Carmen has us doing this 30-day journey in journaling, using the Life Journal, a simple little publication that seems to be the outgrowth of the personal devotional habit of a pastor in Hawaii (as far as I can tell). It's great, though, because it is so simple. Lots of material currently labled "Devotional" in bookstores is, in my opinion, either too complicated, not flexible enough, or shallow. The Life Journal suffers none of these, though it somehwhat lacks adequate space for reader response in the various sections. Its purpose is straightforward: interaction with Scripture, and through that interaction personal devotion to God.
Though simple, devotional reading is not simplistic. Reading the Bible devotionally is a discipline that dates back, as such, to the Middle Ages. The practice of Lectio Divina is being revived in contemporary Christian practice, in both Catholic and Protestant spirituality. It consists of four movements: Reading (out loud), Meditation, Prayer and Contemplation. The trajectory is somewhat mystic, aimed at bringing the worshiper beyond his analytical reflection into the mystery of communion with God. I've been practicing this type of devotional reading for about the last two years. For me, the Medieval aim of the Lectio needlessly separates the analytical from the spiritual -- a Gnostic dualism that can be remedied if one's goal in devotional reading becomes not experience, but rather action, seeking to live out what we find in the text.
Devotional reading at its best should be nothing less than the radical application of God's word and will to our lives. Distinct from other types of Bible reading - study for example - devotional reading requires that both our heart and head, our will and emotion become fully entangled with the text we are reading. It is not that we won't learn Scripture as we read devotionally. Just the opposite: devotional reading puts our hearts in the proper position to instruct the affections to savor and the intellect to retain . Thus the word of God becomes more than an object of reflection or contemplation, it becomes life to us (Psalm 119:159; John 12:50).

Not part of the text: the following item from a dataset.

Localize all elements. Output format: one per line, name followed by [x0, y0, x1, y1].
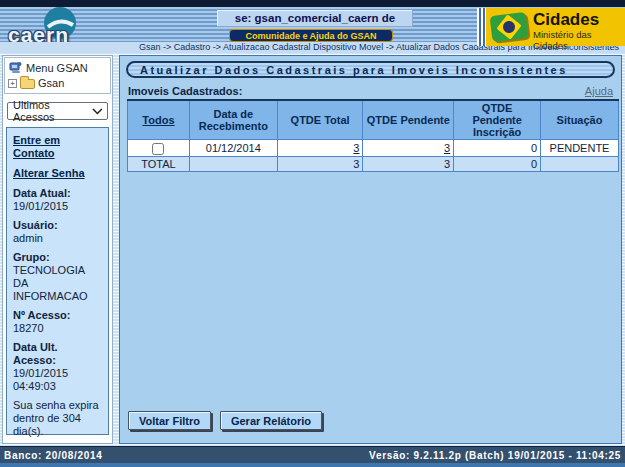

I would commend devotional reading as essential, not optional, for the spiritual formation of every Christian. Saying this, I would be quick to add that I am not asserting that a particular method or formula is necessary. When I was a baby Christian, I'd just find a text I was interested in and read it Coram Deo (before the face of God). Intuitively, new creatures in Christ read their Bibles as if God were speaking to their hearts in the text. In those tender days I always read with a pen and notebook in hand, because I wanted to write down what God was showing and telling me through interaction with his word. I naturally treated the Bible not merely as an object for study (though it is!), but as a personal letter from a Father who wants to shape the values and vision of his sons and daughters. Natural curiosity compelled me, however, to never separate observing details of the text from existential application.

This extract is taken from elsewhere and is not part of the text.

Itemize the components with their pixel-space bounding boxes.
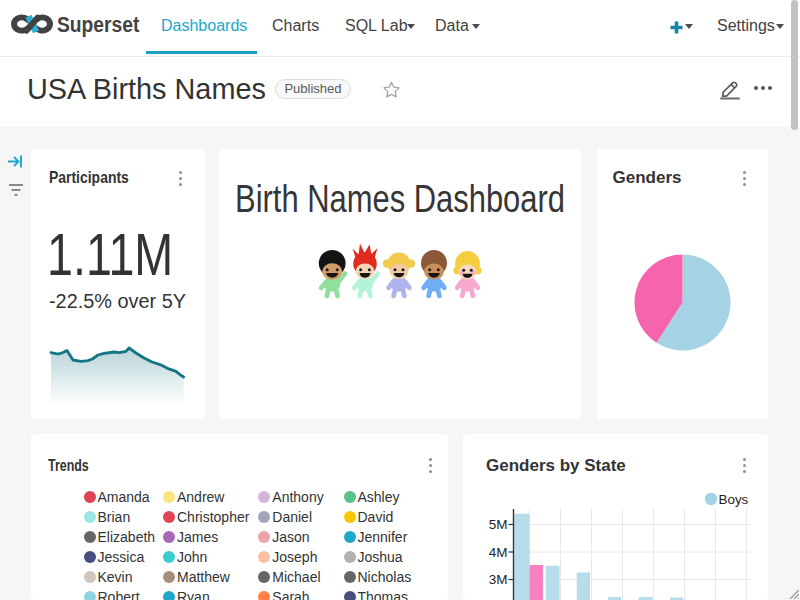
svg-text:Boys: Boys: [719, 492, 749, 507]
svg-text:3M: 3M: [489, 572, 508, 587]
svg-text:4M: 4M: [489, 545, 508, 560]
svg-text:5M: 5M: [489, 517, 508, 532]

Spiritual maturity requires that we turn those innocent responses into disciplines, so we will learn to be faithful in the difficult or dry times (2 Tim. 2:1-15). The Life Journal has advocated a four movement method called, simply, SOAP. The four movements are faithful both to the devotional tradition and basic inductive Bible study principles. Scripture, the first movement, includes the entire Bible, but the reader has to determine which verse or short passage he or she will zoom in on, taken from large chunks of reading. Observation, the second movement, is the core of all sound exegesis: what is the text saying, to whom, by whom, for what purpose. Again, the Life Journal doesn't leave enough room for detail here, but at least basic features of the text can be observed prior to personal application. Application follows Observation, querying one's own heart and the Spirit as to how the text might be lived out in the reader's life. Finally, Prayer brings the reader into communion with God, making the whole exercise more than an intellectual enterprise.

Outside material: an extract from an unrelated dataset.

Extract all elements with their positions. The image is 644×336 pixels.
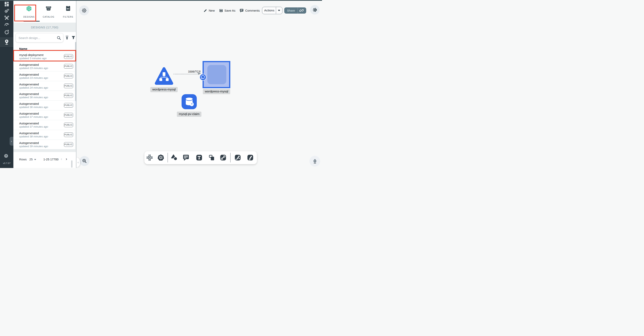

The journey has been profitable for me, and I trust for those listeners who have participated. I started at August 8 in the Life Journal, because I wanted to read Jeremiah. Most recently, I zoomed in on Jeremiah 4:23 (ESV) I looked on the earth, and behold, it was without form and void; and to the heavens, and they had no light. Now, there is a powerful piece of prophecy I might have missed, had I not slowed down enough to notice. I titled my journal entry, "Uncreation." I observed that these words are a direct reversal, in attitude, of Genesis 1:2-3. I remembered that God's judgment on Israel's committed anti-law attitude was literally the dissolving (un-creation) of the northern tribes by Assyrian invasion in 722 B.C. I thought about the poetic language in Jeremiah and noted that the application of these passages sometimes reaches beyond the original audience. I thought about my own life, committed in some ways to Christ as his disciple, but in other ways perhaps conformed, committed to the world rather than to my Lord. Writing that application, it was time to voice a simple prayer: God, help me to be in the world but not of it. Please continue to conform me to the image of Christ.
The power of devotional reading is that, behind that simple prayer stands the force of God's word and Spirit applied to the heart of the one who has uttered it. There is certainly more in the text of Jeremiah 4 than my devotional reading has yielded, but there is not less. In other words, slowing down to savor and apply a single verse, as the SOAP approach, or Lectio Divina or perhaps another method requires, is the most effective way to get our hearts saturated with the significance of Scripture.
I hope lots of listeners (and maybe a few random blog-readers) will take this journey with us. Feel free to comment as you do.